If at any time the Supplier determines that these Terms (or any of the transactions contemplated by or under it) create a security interest over any of the Supplier’s personal property, the Customer must promptly, upon the Supplier’s request, do all things necessary (including, without limitation, completing, signing and providing documents, obtaining consents and supplying information) to:
a. protect any right, title and/or interest of the Supplier in the relevant personal property;
b. ensure that any such security interest in favour of the Supplier is enforceable, perfected (including, where applicable, by control as well as by registration), maintained and otherwise fully effective and ranks as a first priority security interest;
c. enable the Supplier to prepare and register a financing statement or a financing change statement; and
d. enable the Supplier to exercise any of its rights or perform any of its obligations in connection with any such Security Interest or under the PPS Law.
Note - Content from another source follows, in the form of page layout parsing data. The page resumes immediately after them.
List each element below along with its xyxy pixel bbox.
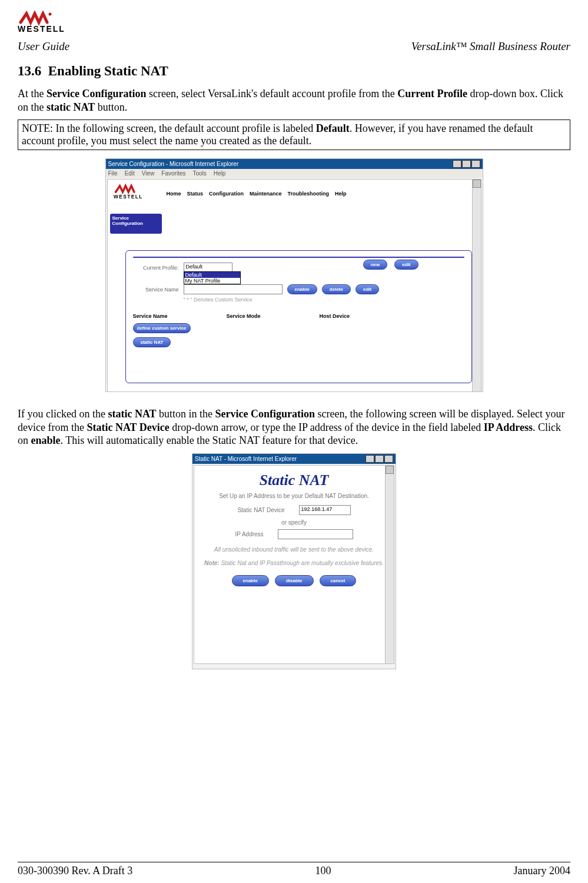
- dialog-note-2: Note: Static Nat and IP Passthrough are …: [202, 559, 386, 567]
- static-nat-device-label: Static NAT Device: [237, 507, 284, 513]
- page-number: 100: [315, 865, 331, 877]
- col-host-device: Host Device: [320, 313, 350, 319]
- page-footer: 030-300390 Rev. A Draft 3 100 January 20…: [18, 862, 570, 877]
- static-nat-device-select[interactable]: 192.168.1.47: [299, 505, 351, 515]
- note-box: NOTE: In the following screen, the defau…: [18, 119, 570, 150]
- scrollbar[interactable]: [385, 466, 394, 663]
- menu-tools[interactable]: Tools: [192, 170, 206, 177]
- maximize-icon[interactable]: [375, 455, 384, 463]
- menu-favorites[interactable]: Favorites: [161, 170, 185, 177]
- brand-logo: WESTELL User Guide: [18, 11, 77, 53]
- minimize-icon[interactable]: [453, 160, 461, 168]
- service-name-label: Service Name: [133, 287, 179, 293]
- window-title-2: Static NAT - Microsoft Internet Explorer: [195, 456, 297, 462]
- window-title: Service Configuration - Microsoft Intern…: [108, 161, 239, 167]
- nav-home[interactable]: Home: [167, 191, 181, 197]
- custom-service-note: " * " Denotes Custom Service: [184, 297, 253, 303]
- scrollbar[interactable]: [472, 180, 481, 391]
- delete-service-button[interactable]: delete: [322, 284, 351, 294]
- col-service-mode: Service Mode: [227, 313, 261, 319]
- or-specify-label: or specify: [202, 519, 386, 526]
- scroll-up-icon[interactable]: [473, 180, 481, 188]
- doc-date: January 2004: [514, 865, 570, 877]
- tab-service-config[interactable]: Service Configuration: [110, 214, 162, 234]
- edit-service-button[interactable]: edit: [356, 284, 379, 294]
- maximize-icon[interactable]: [462, 160, 471, 168]
- svg-text:WESTELL: WESTELL: [18, 24, 65, 34]
- col-service-name: Service Name: [133, 313, 168, 319]
- nav-troubleshooting[interactable]: Troubleshooting: [288, 191, 330, 197]
- enable-button[interactable]: enable: [232, 575, 269, 586]
- second-paragraph: If you clicked on the static NAT button …: [18, 407, 570, 447]
- minimize-icon[interactable]: [366, 455, 374, 463]
- menu-help[interactable]: Help: [214, 170, 226, 177]
- cancel-button[interactable]: cancel: [320, 575, 357, 586]
- product-name: VersaLink™ Small Business Router: [411, 40, 570, 53]
- dialog-subtext: Set Up an IP Address to be your Default …: [202, 493, 386, 499]
- svg-point-0: [49, 13, 52, 16]
- svg-text:WESTELL: WESTELL: [114, 194, 143, 200]
- dropdown-option-mynat[interactable]: My NAT Profile: [184, 278, 240, 284]
- close-icon[interactable]: [384, 455, 393, 463]
- define-custom-service-button[interactable]: define custom service: [133, 323, 191, 333]
- doc-type-label: User Guide: [18, 40, 77, 53]
- profile-dropdown-list[interactable]: Default My NAT Profile: [184, 271, 241, 284]
- menu-file[interactable]: File: [108, 170, 118, 177]
- menu-edit[interactable]: Edit: [125, 170, 135, 177]
- ip-address-label: IP Address: [235, 531, 263, 537]
- dialog-note-1: All unsolicited inbound traffic will be …: [202, 546, 386, 553]
- enable-service-button[interactable]: enable: [287, 284, 317, 294]
- nav-configuration[interactable]: Configuration: [209, 191, 244, 197]
- scroll-up-icon[interactable]: [386, 466, 394, 474]
- westell-logo-icon: WESTELL: [114, 183, 155, 204]
- current-profile-label: Current Profile:: [133, 265, 179, 271]
- disable-button[interactable]: disable: [275, 575, 314, 586]
- screenshot-service-config: Service Configuration - Microsoft Intern…: [105, 158, 483, 392]
- menu-view[interactable]: View: [142, 170, 155, 177]
- nav-status[interactable]: Status: [187, 191, 204, 197]
- intro-paragraph: At the Service Configuration screen, sel…: [18, 87, 570, 114]
- screenshot-static-nat: Static NAT - Microsoft Internet Explorer…: [192, 453, 396, 669]
- static-nat-button[interactable]: static NAT: [133, 337, 171, 347]
- close-icon[interactable]: [471, 160, 480, 168]
- browser-menubar: File Edit View Favorites Tools Help: [106, 169, 483, 178]
- ip-address-input[interactable]: [278, 529, 353, 539]
- dropdown-option-default[interactable]: Default: [184, 272, 240, 278]
- nav-help[interactable]: Help: [335, 191, 347, 197]
- doc-revision: 030-300390 Rev. A Draft 3: [18, 865, 132, 877]
- dialog-heading: Static NAT: [202, 472, 386, 489]
- window-titlebar-2: Static NAT - Microsoft Internet Explorer: [192, 454, 396, 464]
- service-name-select[interactable]: [184, 284, 283, 294]
- nav-maintenance[interactable]: Maintenance: [250, 191, 282, 197]
- section-heading: 13.6 Enabling Static NAT: [18, 64, 570, 79]
- window-titlebar: Service Configuration - Microsoft Intern…: [106, 159, 483, 169]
If Chapter 4 of the PPSA would otherwise apply to the enforcement of the security interest created under this Contract, the Customer agrees that the following provisions of the PPSA will not apply:
a. section 95 (notice of removal of accession), to the extent that it requires the Supplier to give a notice to the Customer;
b. section 121(4) (enforcement of liquid assets – notice to a grantor);
c. section 130 (notice of disposal), to the extent it requires the Supplier to give a notice;
d. paragraph 132(3)(d) (contents of statement of account after disposal);
e. subsection 132(4) (statement of account if no disposal);
f. section 135 (notice of retention);
g. section 142 (redemption of collateral);
h. section 143 (reinstatement of security agreement); and
i. any further notice or statement under the PPSA (including a notice of a verification statement) unless the notice is required by the PPSA and that requirement cannot be excluded.


Subject to section 275(7) of the PPSA, neither party will disclose information of the kind mentioned in section 275(1) of the PPSA.